CRACKING THE GENOME
Inside the Race to Unlock Human DNA
By Kevin Davies
Free Press, 288 pages, $25
The Washington Post Book World
By Robin Marantz Henig
All the year-end lists agree that the biggest scientific event of 2000 was the sequencing of the human genome. When President Clinton announced last June that scientists had succeeded in “learning the language in which God created life,” the discovery was hailed as the most significant achievement since the Apollo moon landing - or, in more lyrical accounts, a Bach sonata, a Shakespearean sonnet, or the invention of the wheel.
But despite the high-minded language that characterized the White House press conference, the two scientists who stood up with the president that morning had spent the previous few years embroiled in a public feud based not only on a hearty dislike for one another, but on an honest disagreement about the best way to uncover the chemical libretto for all the DNA in every human being. The “race” that ensued between these men and the two perspectives they represented - Francis Collins of the National Institutes of Health in Bethesda on the government side, Craig Venter of Celera Genomics in Rockville on the side of the entrepreneur - almost overshadowed the science itself. But it sure made for some good reading.

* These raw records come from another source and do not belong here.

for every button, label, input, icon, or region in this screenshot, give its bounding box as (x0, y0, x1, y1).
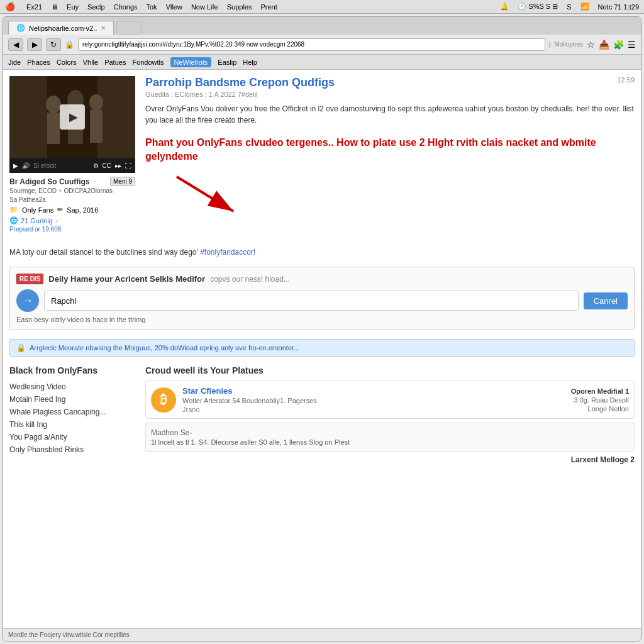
upload-hint: Easn besy oitrly video is haco in the tt… (16, 316, 628, 323)
browser-window: 🌐 Nelipshoarlie.com·v2.. ✕ ◀ ▶ ↻ 🔒 | Mol… (3, 16, 641, 641)
sidebar-title: Black from OnlyFans (9, 365, 135, 375)
tab-favicon: 🌐 (16, 24, 25, 32)
refresh-button[interactable]: ↻ (46, 38, 61, 51)
redis-badge: RE DIS (16, 274, 43, 284)
user-info-1: Star Cfienies Wotler Arlerator 54 Bouden… (182, 386, 565, 413)
bookmark-jide[interactable]: Jide (8, 58, 21, 66)
extensions-icon[interactable]: 🧩 (613, 40, 624, 50)
sidebar-item-0[interactable]: Wedlesing Video (9, 380, 135, 393)
play-button[interactable] (60, 104, 85, 130)
user-right-label-1: Oporen Medifial 1 (571, 387, 629, 395)
svg-rect-2 (97, 76, 135, 158)
hashtag-line: MA loty our detail stancel to the butcli… (9, 248, 635, 257)
sidebar-item-2[interactable]: Whale Plagless Cancaping... (9, 406, 135, 418)
article-time: 12:59 (617, 76, 635, 84)
sidebar-item-4[interactable]: You Pagd a/Anity (9, 431, 135, 443)
right-panel: Croud weell its Your Platues ₿ Star Cfie… (145, 365, 635, 464)
settings-btn[interactable]: ⚙ (93, 162, 99, 169)
folder-icon: 📁 (9, 206, 18, 214)
quality-btn[interactable]: ▸▸ (115, 162, 121, 169)
svg-rect-4 (47, 113, 60, 144)
article-description: Ovrer OnlyFans Vou doliver you free the … (145, 103, 635, 126)
menu-euy[interactable]: Euy (67, 3, 79, 11)
sidebar-item-5[interactable]: Only Phansbled Rinks (9, 443, 135, 456)
hashtag-tag[interactable]: #fonlyfandaccor! (200, 248, 255, 257)
bookmark-easlip[interactable]: Easlip (218, 58, 236, 66)
bookmark-vhlle[interactable]: Vhlle (83, 58, 98, 66)
bookmark-fondowtls[interactable]: Fondowtls (132, 58, 164, 66)
sidebar-item-1[interactable]: Motain Fieed Ing (9, 393, 135, 406)
bookmark-star[interactable]: ☆ (587, 40, 595, 50)
address-separator: | (549, 41, 551, 48)
menu-tok[interactable]: Tok (147, 3, 157, 11)
sidebar-item-3[interactable]: This kill Ing (9, 418, 135, 431)
tab-title: Nelipshoarlie.com·v2.. (29, 25, 97, 32)
video-tag1[interactable]: Only Fans (22, 206, 53, 214)
tab-close-button[interactable]: ✕ (101, 25, 106, 31)
navigation-bar: ◀ ▶ ↻ 🔒 | Mollopnes ☆ 📥 🧩 ☰ (3, 35, 641, 55)
upload-arrow-icon[interactable]: → (16, 289, 39, 312)
article-title: Parrohip Bandsme Crepon Qudfigs (145, 76, 335, 89)
menu-supples[interactable]: Supples (227, 3, 252, 11)
article-section: Parrohip Bandsme Crepon Qudfigs 12:59 Gu… (145, 76, 635, 236)
bookmark-phaces[interactable]: Phaces (27, 58, 50, 66)
video-info: Br Adiged So Cuuffigs Meni 9 Sourmge, EC… (9, 173, 135, 236)
bookmark-help[interactable]: Help (243, 58, 257, 66)
cancel-button[interactable]: Canrel (584, 292, 628, 309)
menu-prent[interactable]: Prent (260, 3, 277, 11)
back-button[interactable]: ◀ (8, 38, 23, 51)
menu-chongs[interactable]: Chongs (114, 3, 138, 11)
bookmarks-bar: Jide Phaces Colors Vhlle Patues Fondowtl… (3, 55, 641, 70)
menu-ex21[interactable]: Ex21 (26, 3, 42, 11)
video-posted[interactable]: Prepsed or 19:608 (9, 226, 135, 233)
volume-btn[interactable]: 🔊 (22, 162, 30, 169)
menu-notification: 🔔 (500, 3, 509, 11)
tab-bar: 🌐 Nelipshoarlie.com·v2.. ✕ (3, 17, 641, 35)
video-tag2: Sap, 2016 (67, 206, 98, 214)
status-bar: Mordle the Poojery vlrw.wtlsle Cor meptl… (3, 628, 641, 641)
svg-point-3 (46, 96, 61, 113)
bookmark-colors[interactable]: Colors (57, 58, 77, 66)
bookmark-patues[interactable]: Patues (104, 58, 126, 66)
fullscreen-btn[interactable]: ⛶ (125, 162, 131, 169)
stats-icon: 🌐 (9, 216, 18, 225)
upload-header: RE DIS Deily Hame your Acrlcent Selkls M… (16, 274, 628, 284)
video-tags: 📁 Only Fans ✏ Sap, 2016 (9, 206, 135, 214)
user-right-sub2-1: Longe Netlon (571, 405, 629, 413)
left-sidebar: Black from OnlyFans Wedlesing Video Mota… (9, 365, 135, 464)
info-bar[interactable]: 🔒 Arrglecic Meorate nbwsing the Mniguus,… (9, 339, 635, 357)
upload-loading: copvs our ness! hload... (210, 275, 290, 284)
user-name-1[interactable]: Star Cfienies (182, 386, 565, 396)
bookmark-newlelorets[interactable]: NeWlelrots (170, 57, 212, 67)
menu-bar: 🍎 Ex21 🖥 Euy Seclp Chongs Tok Vllew Now … (0, 0, 644, 14)
last-label: Larxent Melloge 2 (145, 455, 635, 464)
user-right-col-1: Oporen Medifial 1 3 0g. Ruau Desoll Long… (571, 387, 629, 413)
user-right-sub-1: 3 0g. Ruau Desoll (571, 396, 629, 404)
lock-icon: 🔒 (65, 40, 74, 49)
video-thumbnail[interactable] (9, 76, 135, 158)
downloads-icon[interactable]: 📥 (599, 40, 609, 50)
status-bar-text: Mordle the Poojery vlrw.wtlsle Cor meptl… (8, 631, 130, 638)
upload-input[interactable] (44, 291, 579, 311)
red-arrow-svg (170, 170, 246, 221)
mac-window: 🍎 Ex21 🖥 Euy Seclp Chongs Tok Vllew Now … (0, 0, 644, 644)
video-controls: ▶ 🔊 Sl eroist ⚙ CC ▸▸ ⛶ (9, 158, 135, 173)
menu-vllew[interactable]: Vllew (166, 3, 182, 11)
browser-tab[interactable]: 🌐 Nelipshoarlie.com·v2.. ✕ (8, 21, 114, 35)
apple-menu[interactable]: 🍎 (5, 2, 15, 11)
content-area: ▶ 🔊 Sl eroist ⚙ CC ▸▸ ⛶ Br Adiged So Cuu… (3, 70, 641, 628)
menu-nowlife[interactable]: Now Life (191, 3, 218, 11)
menu-seclp[interactable]: Seclp (87, 3, 105, 11)
user-username-1: Jrano (182, 406, 565, 413)
user-card-2: Madhen Se- 1l lncelt as tl 1. S4. Dlecor… (145, 423, 635, 452)
new-tab-button[interactable] (116, 21, 142, 35)
video-menu-btn[interactable]: Meni 9 (110, 177, 135, 186)
forward-button[interactable]: ▶ (27, 38, 42, 51)
user2-text: 1l lncelt as tl 1. S4. Dlecorse asller S… (151, 438, 629, 446)
play-pause-btn[interactable]: ▶ (13, 162, 18, 169)
user-desc-1: Wotler Arlerator 54 Boudenabliy1. Pagers… (182, 397, 565, 404)
address-bar[interactable] (78, 38, 545, 51)
menu-button[interactable]: ☰ (628, 40, 636, 50)
captions-btn[interactable]: CC (103, 162, 111, 169)
video-stats[interactable]: 🌐 21 Gurinig › (9, 216, 135, 225)
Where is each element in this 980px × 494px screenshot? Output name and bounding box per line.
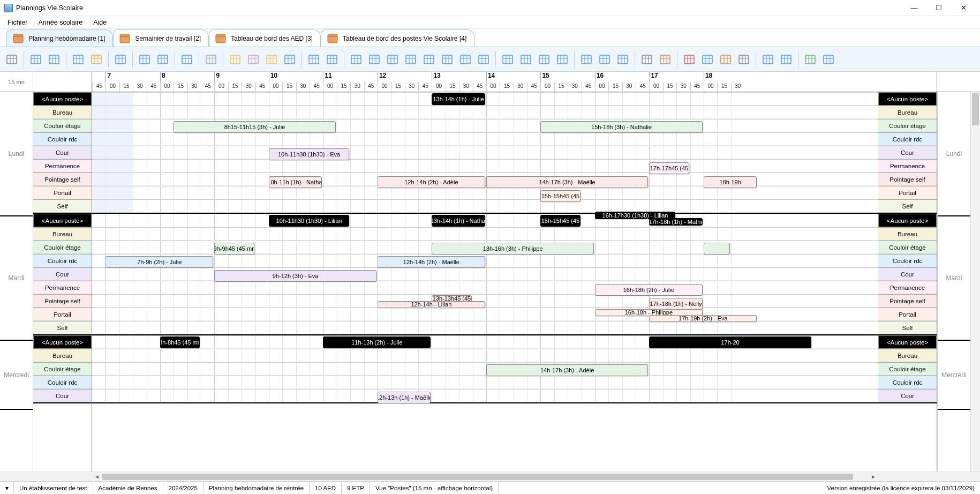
slot-row[interactable] <box>92 199 878 213</box>
menu-aide[interactable]: Aide <box>88 18 112 27</box>
toolbar-gear-color-button[interactable] <box>281 50 298 69</box>
toolbar-scissors-button[interactable] <box>638 50 655 69</box>
tab-1[interactable]: Semainier de travail [2] <box>113 29 209 47</box>
toolbar-grid-search-button[interactable] <box>457 50 474 69</box>
toolbar-grid-add-button[interactable] <box>420 50 438 69</box>
toolbar-list-red-button[interactable] <box>681 50 698 69</box>
toolbar-face-moon-button[interactable] <box>245 50 262 69</box>
toolbar-keyboard-button[interactable] <box>3 50 20 69</box>
task-bar[interactable]: 10h-11h30 (1h30) - Lilian <box>269 215 349 227</box>
task-bar[interactable]: 17h-17h45 (45 <box>649 162 689 174</box>
task-bar[interactable]: 9h-9h45 (45 mn <box>214 243 254 255</box>
task-bar[interactable]: 15h-18h (3h) - Nathalie <box>540 121 703 133</box>
toolbar-layer2-button[interactable] <box>596 50 613 69</box>
toolbar-face-sleep-button[interactable] <box>227 50 244 69</box>
task-bar[interactable] <box>704 243 730 255</box>
task-bar[interactable]: 11h-13h (2h) - Julie <box>323 336 431 348</box>
task-bar[interactable]: 15h-15h45 (45 <box>540 190 580 202</box>
slot-row[interactable] <box>92 267 878 281</box>
task-bar[interactable]: 18h-19h <box>704 176 757 188</box>
toolbar-cell-add2-button[interactable] <box>554 50 571 69</box>
slot-row[interactable] <box>92 92 878 106</box>
slot-row[interactable] <box>92 146 878 159</box>
task-bar[interactable]: 9h-12h (3h) - Eva <box>214 270 376 282</box>
toolbar-zoom-in-button[interactable] <box>305 50 322 69</box>
task-bar[interactable]: 13h-14h (1h) - Nathal <box>432 215 485 227</box>
slot-row[interactable] <box>92 214 878 227</box>
vertical-scrollbar[interactable] <box>970 92 980 471</box>
task-bar[interactable]: 12h-14h - Lilian <box>378 301 485 308</box>
toolbar-face-sun-button[interactable] <box>263 50 280 69</box>
toolbar-stamp-button[interactable] <box>657 50 674 69</box>
toolbar-ruler-h-button[interactable] <box>112 50 129 69</box>
toolbar-cell2-button[interactable] <box>517 50 534 69</box>
task-bar[interactable]: 15h-15h45 (45 <box>540 215 580 227</box>
toolbar-layer1-button[interactable] <box>578 50 595 69</box>
toolbar-list-lock-button[interactable] <box>717 50 734 69</box>
toolbar-grid-lock-button[interactable] <box>475 50 492 69</box>
toolbar-layer3-button[interactable] <box>614 50 631 69</box>
toolbar-ruler-button[interactable] <box>88 50 105 69</box>
toolbar-signpost-button[interactable] <box>46 50 63 69</box>
toolbar-resize-fit-button[interactable] <box>70 50 87 69</box>
toolbar-panel2-button[interactable] <box>778 50 795 69</box>
toolbar-cal-blue-button[interactable] <box>136 50 153 69</box>
task-bar[interactable]: 10h-11h (1h) - Nathal <box>269 176 322 188</box>
toolbar-cell1-button[interactable] <box>499 50 516 69</box>
tab-0[interactable]: Planning hebdomadaire [1] <box>6 29 113 47</box>
minimize-button[interactable]: — <box>902 1 926 16</box>
toolbar-arrows-swap-button[interactable] <box>178 50 195 69</box>
slot-row[interactable] <box>92 362 878 376</box>
toolbar-users-button[interactable] <box>27 50 44 69</box>
slot-row[interactable] <box>92 227 878 241</box>
task-bar[interactable]: 12h-13h (1h) - Maëlle <box>378 392 431 403</box>
toolbar-cal-blue2-button[interactable] <box>154 50 171 69</box>
task-bar[interactable]: 10h-11h30 (1h30) - Eva <box>269 148 349 160</box>
slot-row[interactable] <box>92 321 878 334</box>
menu-annee[interactable]: Année scolaire <box>33 18 88 27</box>
toolbar-grid1-button[interactable] <box>348 50 365 69</box>
toolbar-panel1-button[interactable] <box>759 50 777 69</box>
task-bar[interactable]: 16h-18h (2h) - Julie <box>595 284 703 296</box>
slot-row[interactable] <box>92 132 878 146</box>
toolbar-grid-minus-button[interactable] <box>402 50 419 69</box>
slot-row[interactable] <box>92 281 878 294</box>
schedule-grid[interactable]: 13h-14h (1h) - Julie8h15-11h15 (3h) - Ju… <box>92 92 878 471</box>
task-bar[interactable]: 17h-18h (1h) - Nelly <box>649 298 703 310</box>
scroll-right-arrow[interactable]: ► <box>869 474 878 480</box>
scroll-left-arrow[interactable]: ◄ <box>92 474 102 480</box>
task-bar[interactable]: 8h-8h45 (45 mn <box>160 336 200 348</box>
toolbar-grid-plus-button[interactable] <box>384 50 401 69</box>
close-button[interactable]: ✕ <box>951 1 976 16</box>
tab-2[interactable]: Tableau de bord des AED [3] <box>209 29 321 47</box>
toolbar-list-x-button[interactable] <box>735 50 752 69</box>
toolbar-panel-green-button[interactable] <box>802 50 819 69</box>
horizontal-scrollbar[interactable]: ◄ ► <box>0 471 980 481</box>
slot-row[interactable] <box>92 376 878 389</box>
toolbar-window-button[interactable] <box>820 50 837 69</box>
slot-row[interactable] <box>92 173 878 186</box>
slot-row[interactable] <box>92 159 878 173</box>
task-bar[interactable]: 17h-18h (1h) - Mathil <box>649 218 703 226</box>
tab-3[interactable]: Tableau de bord des postes Vie Scolaire … <box>321 29 474 47</box>
toolbar-cell-add-button[interactable] <box>536 50 553 69</box>
toolbar-pulse-button[interactable] <box>202 50 220 69</box>
task-bar[interactable]: 17h-19h (2h) - Eva <box>649 315 757 322</box>
task-bar[interactable]: 12h-14h (2h) - Adèle <box>378 176 485 188</box>
maximize-button[interactable]: ☐ <box>926 1 951 16</box>
status-expand-icon[interactable]: ▾ <box>0 482 14 494</box>
slot-row[interactable] <box>92 389 878 402</box>
toolbar-list-blue-button[interactable] <box>699 50 716 69</box>
task-bar[interactable]: 14h-17h (3h) - Maëlle <box>486 176 649 188</box>
toolbar-zoom-out-button[interactable] <box>323 50 341 69</box>
task-bar[interactable]: 14h-17h (3h) - Adèle <box>486 364 649 376</box>
task-bar[interactable]: 13h-16h (3h) - Philippe <box>432 243 594 255</box>
slot-row[interactable] <box>92 349 878 362</box>
task-bar[interactable]: 17h-20 <box>649 336 811 348</box>
slot-row[interactable] <box>92 186 878 199</box>
toolbar-grid-add2-button[interactable] <box>439 50 456 69</box>
task-bar[interactable]: 7h-9h (2h) - Julie <box>105 256 213 268</box>
menu-fichier[interactable]: Fichier <box>2 18 33 27</box>
task-bar[interactable]: 13h-14h (1h) - Julie <box>432 93 485 105</box>
task-bar[interactable]: 12h-14h (2h) - Maëlle <box>378 256 485 268</box>
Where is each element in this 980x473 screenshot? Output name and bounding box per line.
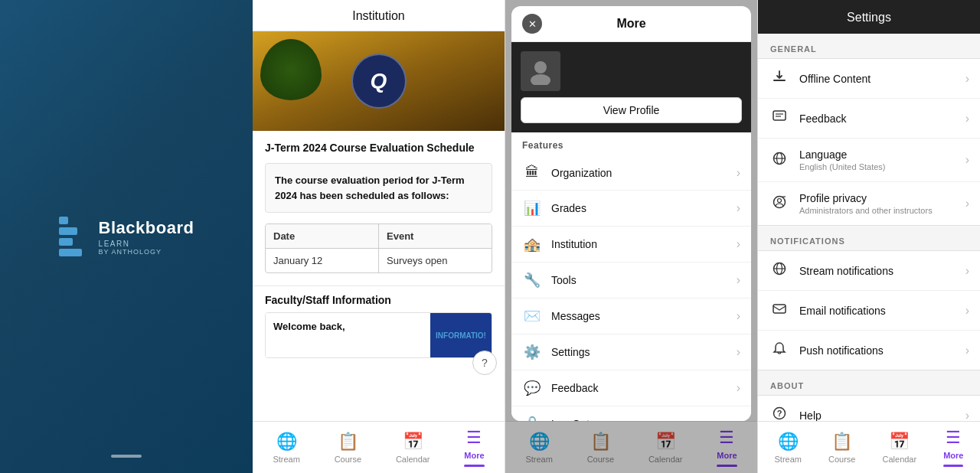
institution-bottom-nav: 🌐 Stream 📋 Course 📅 Calendar ☰ More bbox=[253, 421, 505, 473]
svg-rect-3 bbox=[773, 111, 786, 120]
menu-item-institution[interactable]: 🏤 Institution › bbox=[511, 227, 751, 263]
settings-nav-course[interactable]: 📋 Course bbox=[822, 429, 861, 467]
institution-panel: Institution Q J-Term 2024 Course Evaluat… bbox=[253, 0, 505, 473]
menu-item-tools[interactable]: 🔧 Tools › bbox=[511, 263, 751, 298]
settings-body: GENERAL Offline Content › bbox=[758, 34, 980, 421]
nav-calendar[interactable]: 📅 Calendar bbox=[390, 429, 436, 467]
svg-point-1 bbox=[531, 74, 550, 85]
more-modal-sheet: ✕ More View Profile Features 🏛 Organizat… bbox=[511, 6, 751, 421]
settings-calendar-label: Calendar bbox=[883, 455, 917, 464]
institution-chevron: › bbox=[737, 237, 740, 251]
grades-chevron: › bbox=[737, 201, 740, 215]
help-fab[interactable]: ? bbox=[472, 351, 497, 375]
settings-nav-stream[interactable]: 🌐 Stream bbox=[769, 429, 808, 467]
brand-name: Blackboard bbox=[99, 218, 194, 238]
notifications-section-label: NOTIFICATIONS bbox=[758, 226, 980, 250]
more-modal-header: ✕ More bbox=[511, 6, 751, 42]
menu-item-grades[interactable]: 📊 Grades › bbox=[511, 191, 751, 227]
language-text: Language English (United States) bbox=[799, 148, 965, 171]
help-text: Help bbox=[799, 409, 965, 422]
privacy-label: Profile privacy bbox=[799, 192, 965, 204]
course-icon: 📋 bbox=[338, 432, 358, 452]
settings-item-privacy[interactable]: Profile privacy Administrators and other… bbox=[758, 182, 980, 225]
menu-item-logout[interactable]: 🔓 Log Out › bbox=[511, 406, 751, 421]
stream-notif-icon bbox=[769, 261, 790, 280]
logout-icon: 🔓 bbox=[522, 416, 542, 421]
settings-item-language[interactable]: Language English (United States) › bbox=[758, 139, 980, 182]
email-notif-label: Email notifications bbox=[799, 305, 965, 317]
push-notif-icon bbox=[769, 341, 790, 360]
institution-logo: Q bbox=[351, 54, 407, 109]
offline-label: Offline Content bbox=[799, 73, 965, 85]
settings-item-feedback[interactable]: Feedback › bbox=[758, 99, 980, 139]
table-header-row: Date Event bbox=[266, 224, 492, 249]
organization-icon: 🏛 bbox=[522, 165, 542, 181]
settings-item-push-notif[interactable]: Push notifications › bbox=[758, 331, 980, 370]
calendar-label: Calendar bbox=[396, 455, 430, 464]
feedback-text: Feedback bbox=[799, 113, 965, 125]
settings-bottom-nav: 🌐 Stream 📋 Course 📅 Calendar ☰ More bbox=[758, 421, 980, 473]
bb-text: Blackboard LEARN BY ANTHOLOGY bbox=[99, 218, 194, 256]
svg-rect-2 bbox=[773, 80, 786, 81]
more-menu-list: 🏛 Organization › 📊 Grades › 🏤 Institutio… bbox=[511, 155, 751, 421]
settings-header: Settings bbox=[758, 0, 980, 34]
logout-chevron: › bbox=[737, 417, 740, 421]
menu-item-settings[interactable]: ⚙️ Settings › bbox=[511, 334, 751, 370]
menu-item-organization[interactable]: 🏛 Organization › bbox=[511, 155, 751, 191]
modal-close-button[interactable]: ✕ bbox=[522, 14, 542, 34]
feedback-settings-icon bbox=[769, 109, 790, 128]
welcome-label: Welcome back, bbox=[273, 321, 345, 332]
table-data-row: January 12 Surveys open bbox=[266, 249, 492, 272]
privacy-text: Profile privacy Administrators and other… bbox=[799, 192, 965, 215]
stream-notif-label: Stream notifications bbox=[799, 265, 965, 277]
schedule-table: Date Event January 12 Surveys open bbox=[265, 223, 492, 273]
nav-course[interactable]: 📋 Course bbox=[328, 429, 368, 467]
notifications-settings-list: Stream notifications › Email notificatio… bbox=[758, 250, 980, 370]
stream-notif-text: Stream notifications bbox=[799, 265, 965, 277]
messages-label: Messages bbox=[551, 310, 737, 322]
more-panel: 🌐 Stream 📋 Course 📅 Calendar ☰ More ✕ Mo… bbox=[505, 0, 758, 473]
welcome-block: Welcome back, INFORMATIO! bbox=[265, 312, 492, 358]
settings-nav-more[interactable]: ☰ More bbox=[937, 425, 969, 470]
feedback-icon: 💬 bbox=[522, 380, 542, 396]
language-chevron: › bbox=[965, 153, 969, 167]
svg-point-10 bbox=[778, 198, 782, 202]
settings-nav-calendar[interactable]: 📅 Calendar bbox=[877, 429, 923, 467]
institution-icon: 🏤 bbox=[522, 236, 542, 253]
nav-stream[interactable]: 🌐 Stream bbox=[266, 429, 305, 467]
menu-item-feedback[interactable]: 💬 Feedback › bbox=[511, 370, 751, 406]
svg-text:?: ? bbox=[777, 409, 782, 418]
nav-more[interactable]: ☰ More bbox=[458, 425, 490, 470]
features-label: Features bbox=[511, 132, 751, 155]
settings-panel: Settings GENERAL Offline Content › bbox=[758, 0, 980, 473]
institution-hero: Q bbox=[253, 31, 505, 131]
feedback-label: Feedback bbox=[551, 382, 737, 394]
privacy-icon bbox=[769, 194, 790, 214]
settings-item-email-notif[interactable]: Email notifications › bbox=[758, 291, 980, 331]
messages-chevron: › bbox=[737, 309, 740, 323]
institution-logo-letter: Q bbox=[371, 69, 387, 93]
bb-icon bbox=[59, 217, 90, 256]
view-profile-button[interactable]: View Profile bbox=[521, 97, 742, 123]
logout-label: Log Out bbox=[551, 418, 737, 421]
bb-bar-4 bbox=[59, 249, 82, 256]
settings-course-icon: 📋 bbox=[831, 432, 852, 452]
privacy-sublabel: Administrators and other instructors bbox=[799, 206, 965, 215]
settings-item-offline[interactable]: Offline Content › bbox=[758, 59, 980, 99]
feedback-settings-label: Feedback bbox=[799, 113, 965, 125]
settings-item-stream-notif[interactable]: Stream notifications › bbox=[758, 251, 980, 291]
tools-label: Tools bbox=[551, 274, 737, 286]
settings-icon: ⚙️ bbox=[522, 344, 542, 360]
email-notif-chevron: › bbox=[965, 304, 969, 318]
settings-item-help[interactable]: ? Help › bbox=[758, 396, 980, 421]
course-eval-section: J-Term 2024 Course Evaluation Schedule T… bbox=[253, 131, 505, 273]
language-sublabel: English (United States) bbox=[799, 162, 965, 171]
stream-icon: 🌐 bbox=[276, 432, 297, 452]
more-underline bbox=[464, 465, 484, 467]
messages-icon: ✉️ bbox=[522, 308, 542, 325]
institution-label: Institution bbox=[551, 238, 737, 250]
faculty-section: Faculty/Staff Information Welcome back, … bbox=[253, 285, 505, 367]
brand-learn: LEARN bbox=[99, 240, 194, 248]
menu-item-messages[interactable]: ✉️ Messages › bbox=[511, 298, 751, 334]
feedback-chevron: › bbox=[737, 381, 740, 395]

Now it’s time to get behind the headlines about races and feuds. As with so many subjects, the quick version in newspaper stories will include at least a few inevitable mistakes, caused by deadline pressures and reporters’ tendency to depend on their favorite sources. And so it remains for book authors - journalists with the luxury of time - to offer readers a more measured, and hopefully more accurate, account. This is especially important when the subject is human genes, because our ability to understand and manipulate them can change our very definition of who we are.
This context-setting is the best part of “Cracking the Code.” Kevin Davies, a Ph.D. geneticist and founding editor of Nature Genetics, gives a clear summary of the first 150 years of genetics, and of how our emerging understanding of the human genome will affect such disparate fields as evolutionary biology, cancer prevention, gene therapy, and anthropology. He also shows how the animosity between Collins and Venter boils down to a scientific disagreement about how genome sequencing should be done, and a cultural disagreement about how the information should be dispersed. Thus the juicy quote from Venter, who calls the NIH approach “putting humanity in a Waring blender and coming up with a patchwork quilt”; and the juicier quote from Collins, who derides Celera’s speedy output as the “Cliffs Notes version of the genome.”
But Davies has higher aspirations than mere explication; he wants to generate a few fireworks of his own. He says his goal in writing this book - the first one out of the gate in what is certain to be a slew of books on this hot, sexy topic - is “to capture the excitement, intrigue, mystery, and majesty of the quest for biology’s holy grail.” In this, he is much less successful.
In his drive to get his book out before the others, Davies has apparently chosen a shortcut: rewriting what has already been written, rather than spending time observing and interviewing the scientists themselves. He is, sad to say, not the first journalist to do so. Interviews require a lot of wasted and redundant effort: travel to places you’ve already been, questions whose answers you already know. Far more efficient, when you’re facing down a six-month book deadline, to collect masses of information from the pages of The New York Times, Science, Nature, Discover, and a few popular books, and to use quotes from them as though they were perfectly true.
But by restating these accounts as gospel - even with his careful footnotes, 46 pages’ worth, giving citations for every single fact, quote, and opinion - Davies is doing little more than repeating the easy stereotypes and shallow explanations. Journalism has been called the first rough draft of history, and it does not serve history well to take those first drafts and enshrine them between hard covers.
In addition, the sense of excitement is dissipated in a book that gets its heart and soul from papers instead of people. Davies did interview a few scientists, according to his footnotes - a total of ten by my count, mostly last June and July - but they were only those on the periphery, not the major players with the most to win and lose. Perhaps the major players denied him interviews, hoping to tell the real inside story in books of their own. But whatever the explanation, the result is a well-written but strangely bloodless book about a lively and passionate scientific romp, with little of the sense of immediacy that such a narrative demands.